Bergamot Orange Truffle
This oblong shaped truffle was made with Mr. Freddie Salazar’s Ecuadorian chocolate. It was followed by a tasting sample of the same farm’s 70% cacao.
♦Both were paired with Tao Tea Leaf’s Tie Guan Yin (Anxi old style). This Oolong has a slight roast, but that familiar TGY fragrance was still forefront. The Bergamot truffle had presence, and it was suggested that we could just enjoy this one on its own, but the pairing was pleasant. I will just interject here, that our minds were skewed to the chocolate. The tea was secondary, so anytime the pairing performed well it was a double fantasy!
Pièce de Résistance
♦Da Hong Pao was this chocolate’s date for the evening and they certainly enjoyed each other’s company!

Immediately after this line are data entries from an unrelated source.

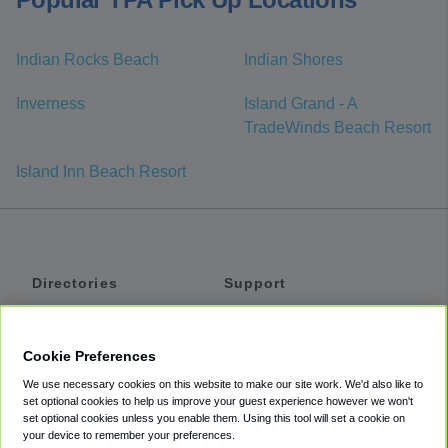
Indian Rocks Beach
Indian Shores
Inverness
Island Grand - A
TradeWinds Beach Resort
Island Inn Beach Resort
Directories
Support
Shuttles
Help
Shared Vans
About
Cookie Preferences
Private Vans
How It Works
We use necessary cookies on this website to make our site work. We'd also like to
Private Cars
Accessibility
set optional cookies to help us improve your guest experience however we won't
set optional cookies unless you enable them. Using this tool will set a cookie on
Coupons
Terms
your device to remember your preferences.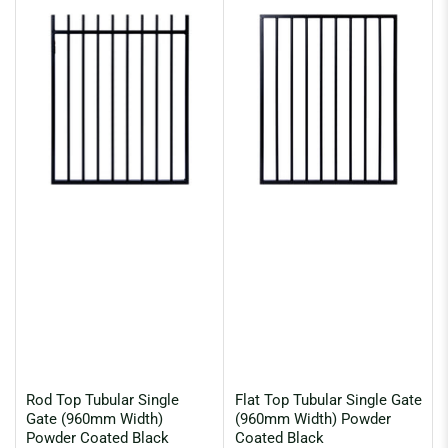
:
Rod Top Tubular Single
Flat Top Tubular Single Gate
Gate (960mm Width)
(960mm Width) Powder
Powder Coated Black
Coated Black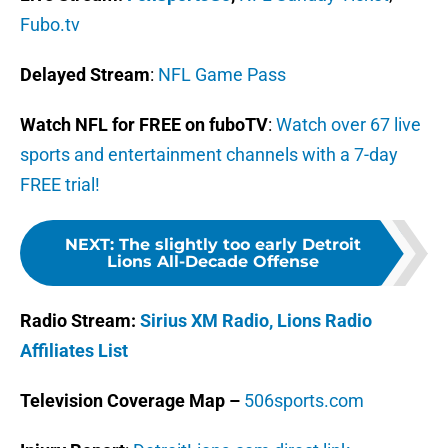
Fubo.tv
Delayed Stream
:
NFL Game Pass
Watch NFL for FREE on fuboTV
:
Watch over 67 live
sports and entertainment channels with a 7-day
FREE trial!
NEXT
:
The slightly too early Detroit
Lions All-Decade Offense
Radio Stream:
Sirius XM Radio,
Lions Radio
Affiliates List
Television Coverage Map –
506sports.com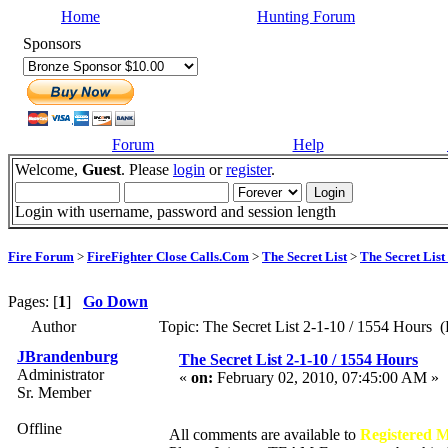
Home
Hunting Forum
Sponsors
Forum
Help
Welcome,
Guest
. Please
login
or
register
.
Login with username, password and session length
Fire Forum
>
FireFighter Close Calls.Com
>
The Secret List
>
The Secret List
Pages: [
1
]
Go Down
Author
Topic: The Secret List 2-1-10 / 1554 Hours (
JBrandenburg
The Secret List 2-1-10 / 1554 Hours
Administrator
«
on:
February 02, 2010, 07:45:00 AM »
Sr. Member
Offline
All comments are available to
Registered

All tea’d out, there was just one little morsel left to try – a fruit bar that would normally be considered white chocolate, but because it contained no dairy, was not allowed that category. This thin bar was made of plums, warm spice and Okinawa black sugar. It was like a refined, silky version of Chinese preserved plum.
The Shop
I’m lucky that I live in mid-town Toronto just a short streetcar ride away from the shop. I’m also the same distance from their new Brock St. Cacao Bean Lab. Oh yes! I’ll be visiting.